“It is impossible to believe on our own. Faith is not simply an individual decision which takes place in the depths of the believer’s heart, nor a completely private relationship between the ‘I’ of the believer and the divine ‘Thou,’ between an autonomous subject and God. By its very nature, faith is open to the ‘We’ of the Church; it always takes place within her communion.”
– Pope Francis, Encyclical “Lumen Fidei,” On Faith, June 2013
If you ever have moved from one parish to another, you likely noticed a difference between each parish’s faith formation efforts.
In one parish, for instance, diocesan rules for preparation for the sacrament of confirmation may require a one- or two-year preparation; rules also may differ for preparation for baptism or other sacraments.
That’s because while the Vatican sets international standards for faith formation, individual dioceses use those basic principles to establish their own guidelines for adult education and sacramental preparation.
“The Vatican articulates the theology of what content should cover, but they do not prescribe methods or timeline, so this is why you might see in some countries very brief preparation for the sacraments as opposed to United States dioceses,” explains Katie Dawson, the Diocese of Orange director of Parish Faith Formation.
In fact, Dawson says, she and her fellow parish faith formation professionals agree that diocesan rules for infant baptismal preparation are one area that needs review and, ultimately, new instructions.
“My colleagues are looking at infant baptism as an area we need to redesign,” she notes. “We are in this post-Christendom reality where our systems were built around the expectations that we all know the Catholic faith – what it means to live as a Catholic. In the environment we’re in today that’s no longer the case.”
The United States Conference of Catholic Bishops prescribes that goals and content of catechetical efforts in each diocese “will embrace all the faith dimensions of an adult life.”

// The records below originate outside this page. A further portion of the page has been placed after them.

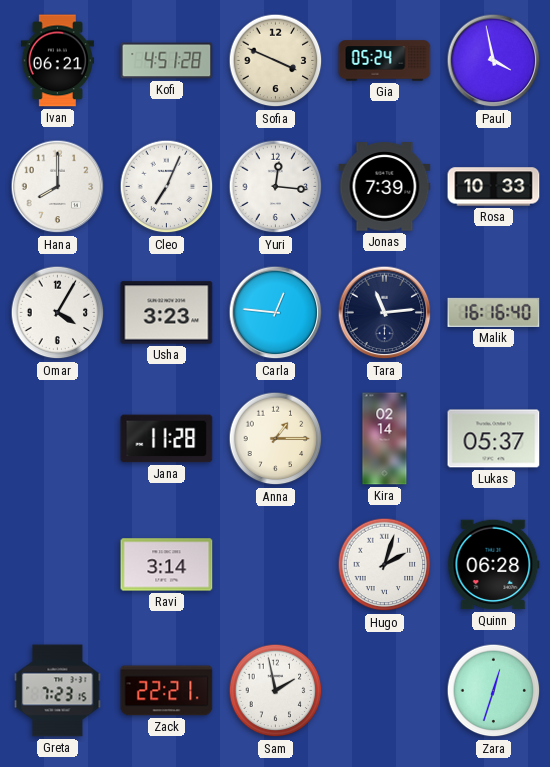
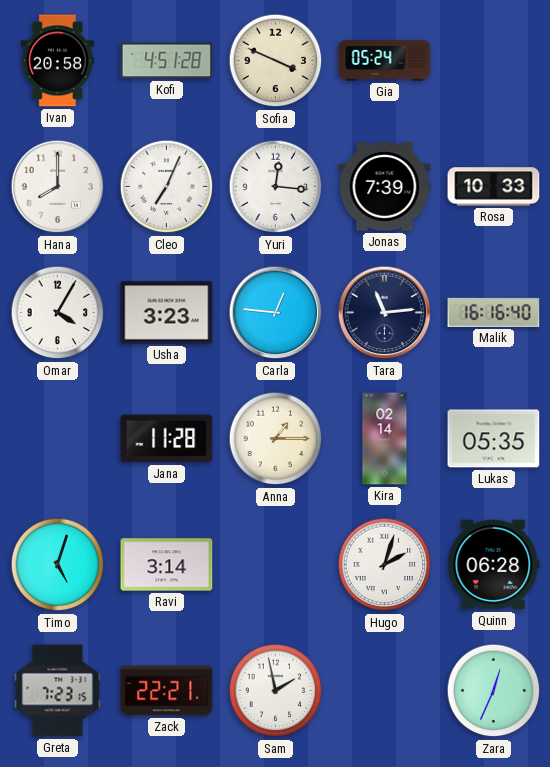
Ivan: 06:21 -> 20:58
Paul: 3:58 -> none
Lukas: 05:37 -> 05:35
Timo: none -> 5:03
Zara: 12:33 -> 12:34
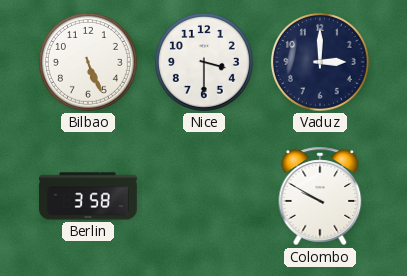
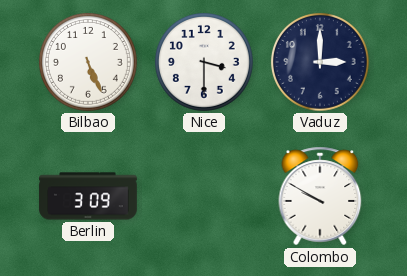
Berlin: 3:58 -> 3:09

Furthermore, the USCCB says, “Our adult faith formation ministry must engage the particular needs and interests of the adults in each local community. To be faithful and effective it will offer, over time, a comprehensive and systematic presentation and exploration of the core elements of Catholic faith and practice—a complete initiation into a Catholic way of life. It will do so in a way that is accessible to adults and relates to their life experiences, helping them to form a Christian conscience and to live their lives in the world as faithful disciples of Jesus.”
For guidance, the USCCB notes in “Our Hearts Were Burning Within Us: A Pastoral Plan for Adult Faith Formation in the United States,” three major goals must guide and direct efforts in adult faith formation:
Invite and enable ongoing conversion to Jesus in holiness of life.
“As its first goal, faith formation helps adults ‘to acquire an attitude of conversion to the Lord.’ This attitude fosters a baptismal spirituality for adults. It leads them to recognize and repent of sin in their hearts and lives, to seek reconciliation through the sacraments, and to embrace the invitation and challenge of an ever-deepening faith in Jesus.”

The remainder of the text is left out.